Malaysian dairy product company

Desa Group of Companies (doing business as Desa Group) is the main dairy product, livestock, and poultry company in the state of Sabah, Malaysia since 1980. Owned by Desa (Sabah) Sdn Bhd, it is the main dairy product producer in Borneo. The company feature a 199-hectare dairy farm at Mesilau in Kundasang, with an estimate 150,000 litres fresh milk produced each month, as well a cattle feedlot for meat production in Lok Kawi and Penampang. Young cattle from the farm are fed with specially formulated feed to average 420 kg weight before being slaughtered at Meat Technology Centre.

== History ==
Dairy and cattle-farming began in Sabah in the 1980s with the company developed by Harris Salleh under state government-linked company to see the state to develop its own self-produced dairy products and meat. The state government also establish a cattle farm in Darwin, Australia and the state finally reached its target in 1998 to become 100% self-sufficiency in the production of meats.

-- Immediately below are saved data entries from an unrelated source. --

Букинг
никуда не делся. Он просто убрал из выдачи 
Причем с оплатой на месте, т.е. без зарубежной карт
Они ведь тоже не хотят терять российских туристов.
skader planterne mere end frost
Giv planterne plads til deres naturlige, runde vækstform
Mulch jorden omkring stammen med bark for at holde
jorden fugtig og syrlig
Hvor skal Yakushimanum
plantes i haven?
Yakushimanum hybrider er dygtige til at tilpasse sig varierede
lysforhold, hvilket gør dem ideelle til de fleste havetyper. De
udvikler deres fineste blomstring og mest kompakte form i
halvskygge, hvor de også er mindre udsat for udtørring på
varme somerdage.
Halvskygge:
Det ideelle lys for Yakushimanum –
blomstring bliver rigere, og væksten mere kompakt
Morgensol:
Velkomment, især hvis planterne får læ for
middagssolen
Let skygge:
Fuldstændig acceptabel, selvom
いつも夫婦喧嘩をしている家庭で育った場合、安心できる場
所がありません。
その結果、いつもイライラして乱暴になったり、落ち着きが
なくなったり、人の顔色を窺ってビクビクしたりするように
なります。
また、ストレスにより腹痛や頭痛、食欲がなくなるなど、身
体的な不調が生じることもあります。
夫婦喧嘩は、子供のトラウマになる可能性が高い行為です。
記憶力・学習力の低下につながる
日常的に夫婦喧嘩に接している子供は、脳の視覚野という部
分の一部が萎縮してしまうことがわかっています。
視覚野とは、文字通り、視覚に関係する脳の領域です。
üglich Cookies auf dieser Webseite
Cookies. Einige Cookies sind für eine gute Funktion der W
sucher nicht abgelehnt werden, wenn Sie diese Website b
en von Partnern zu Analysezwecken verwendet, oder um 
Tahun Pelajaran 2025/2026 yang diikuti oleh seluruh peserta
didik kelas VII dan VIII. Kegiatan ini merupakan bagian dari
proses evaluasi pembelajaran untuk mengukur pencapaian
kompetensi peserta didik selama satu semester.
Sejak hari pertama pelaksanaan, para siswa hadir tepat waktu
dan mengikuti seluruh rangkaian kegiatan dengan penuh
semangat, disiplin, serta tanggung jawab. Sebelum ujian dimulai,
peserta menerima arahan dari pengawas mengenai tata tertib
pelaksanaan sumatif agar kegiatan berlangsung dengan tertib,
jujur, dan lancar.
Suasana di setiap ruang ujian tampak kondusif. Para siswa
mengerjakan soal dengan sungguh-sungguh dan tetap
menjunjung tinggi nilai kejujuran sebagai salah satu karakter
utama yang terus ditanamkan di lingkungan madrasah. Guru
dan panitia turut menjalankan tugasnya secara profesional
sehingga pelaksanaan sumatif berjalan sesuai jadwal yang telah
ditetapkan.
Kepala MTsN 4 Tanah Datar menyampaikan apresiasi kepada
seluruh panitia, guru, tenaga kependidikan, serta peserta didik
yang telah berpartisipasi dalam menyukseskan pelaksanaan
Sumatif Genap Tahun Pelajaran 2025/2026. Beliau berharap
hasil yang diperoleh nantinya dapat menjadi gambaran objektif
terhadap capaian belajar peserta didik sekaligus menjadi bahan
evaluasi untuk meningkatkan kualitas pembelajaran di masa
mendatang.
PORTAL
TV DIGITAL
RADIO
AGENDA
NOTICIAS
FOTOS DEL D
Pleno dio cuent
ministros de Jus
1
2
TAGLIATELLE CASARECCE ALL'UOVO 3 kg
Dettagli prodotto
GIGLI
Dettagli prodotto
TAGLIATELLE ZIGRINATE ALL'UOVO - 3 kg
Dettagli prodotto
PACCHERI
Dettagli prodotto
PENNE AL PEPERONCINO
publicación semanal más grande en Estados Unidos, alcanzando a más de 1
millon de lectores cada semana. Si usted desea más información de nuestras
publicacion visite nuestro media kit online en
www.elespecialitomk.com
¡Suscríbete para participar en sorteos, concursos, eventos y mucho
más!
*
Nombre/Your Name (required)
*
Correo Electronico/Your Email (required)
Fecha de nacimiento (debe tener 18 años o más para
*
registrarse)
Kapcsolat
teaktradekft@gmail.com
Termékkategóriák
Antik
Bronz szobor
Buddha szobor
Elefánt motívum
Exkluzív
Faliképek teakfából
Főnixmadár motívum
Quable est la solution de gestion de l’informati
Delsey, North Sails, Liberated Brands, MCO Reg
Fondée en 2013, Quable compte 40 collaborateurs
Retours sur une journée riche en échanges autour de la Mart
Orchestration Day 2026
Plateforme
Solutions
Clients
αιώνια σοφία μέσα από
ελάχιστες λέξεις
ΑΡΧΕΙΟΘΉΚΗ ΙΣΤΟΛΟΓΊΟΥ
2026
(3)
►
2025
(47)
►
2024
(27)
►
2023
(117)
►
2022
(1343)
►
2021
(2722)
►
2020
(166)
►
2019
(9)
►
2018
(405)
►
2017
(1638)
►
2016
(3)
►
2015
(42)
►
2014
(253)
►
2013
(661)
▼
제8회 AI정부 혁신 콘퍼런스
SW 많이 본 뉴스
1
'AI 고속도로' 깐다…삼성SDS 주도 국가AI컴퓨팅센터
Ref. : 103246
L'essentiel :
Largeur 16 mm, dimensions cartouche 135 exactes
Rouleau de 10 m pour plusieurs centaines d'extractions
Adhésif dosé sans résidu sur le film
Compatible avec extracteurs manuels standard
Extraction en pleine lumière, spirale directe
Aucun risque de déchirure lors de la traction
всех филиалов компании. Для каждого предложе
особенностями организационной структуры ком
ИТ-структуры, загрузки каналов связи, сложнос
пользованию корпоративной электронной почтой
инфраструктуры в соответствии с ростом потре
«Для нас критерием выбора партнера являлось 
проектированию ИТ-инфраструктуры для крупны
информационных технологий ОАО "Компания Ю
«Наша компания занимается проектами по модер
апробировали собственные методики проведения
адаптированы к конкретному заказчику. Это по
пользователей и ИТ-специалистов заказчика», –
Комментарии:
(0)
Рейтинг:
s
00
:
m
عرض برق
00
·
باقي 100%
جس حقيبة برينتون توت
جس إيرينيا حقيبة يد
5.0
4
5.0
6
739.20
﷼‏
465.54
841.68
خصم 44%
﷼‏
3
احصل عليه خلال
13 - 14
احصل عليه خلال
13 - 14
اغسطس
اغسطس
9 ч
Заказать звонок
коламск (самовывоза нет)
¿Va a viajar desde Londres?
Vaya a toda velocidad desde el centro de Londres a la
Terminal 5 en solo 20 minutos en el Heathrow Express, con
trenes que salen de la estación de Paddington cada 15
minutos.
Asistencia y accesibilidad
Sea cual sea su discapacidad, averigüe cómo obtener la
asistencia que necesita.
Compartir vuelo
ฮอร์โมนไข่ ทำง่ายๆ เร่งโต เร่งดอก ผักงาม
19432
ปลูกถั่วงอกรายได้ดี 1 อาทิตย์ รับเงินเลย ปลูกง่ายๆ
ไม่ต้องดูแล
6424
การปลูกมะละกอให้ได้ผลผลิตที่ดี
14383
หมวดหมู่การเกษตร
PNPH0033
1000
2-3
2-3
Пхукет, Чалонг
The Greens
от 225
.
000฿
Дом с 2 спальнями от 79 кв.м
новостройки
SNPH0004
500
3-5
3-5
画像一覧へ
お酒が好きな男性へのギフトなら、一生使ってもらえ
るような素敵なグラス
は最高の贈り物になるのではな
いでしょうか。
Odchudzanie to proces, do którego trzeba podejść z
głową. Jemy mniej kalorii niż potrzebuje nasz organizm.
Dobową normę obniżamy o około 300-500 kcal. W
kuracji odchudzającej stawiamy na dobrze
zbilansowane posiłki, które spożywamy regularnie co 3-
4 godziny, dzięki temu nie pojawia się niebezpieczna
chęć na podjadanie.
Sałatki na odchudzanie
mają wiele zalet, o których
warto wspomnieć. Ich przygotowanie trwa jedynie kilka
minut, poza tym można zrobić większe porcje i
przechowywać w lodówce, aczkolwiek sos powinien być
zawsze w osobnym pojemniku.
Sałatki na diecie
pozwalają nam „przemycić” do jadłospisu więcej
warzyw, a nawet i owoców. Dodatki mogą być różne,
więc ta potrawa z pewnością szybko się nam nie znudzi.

The farm was owned by Desa Cattle Sdn Bhd, a subsidiary of Village Development Corporation (KPD). After several years operating, Harris together with Lajim Ukin decided to sell the farm in Australia; along with the remaining thousands of acres of farm in Sabah although Lajim denied his involvement in the selling. The company was then privatised in 1994. Its headquarters in Kota Kinabalu was established in 2010, although based on a news release in 2011, the company has been under the state government.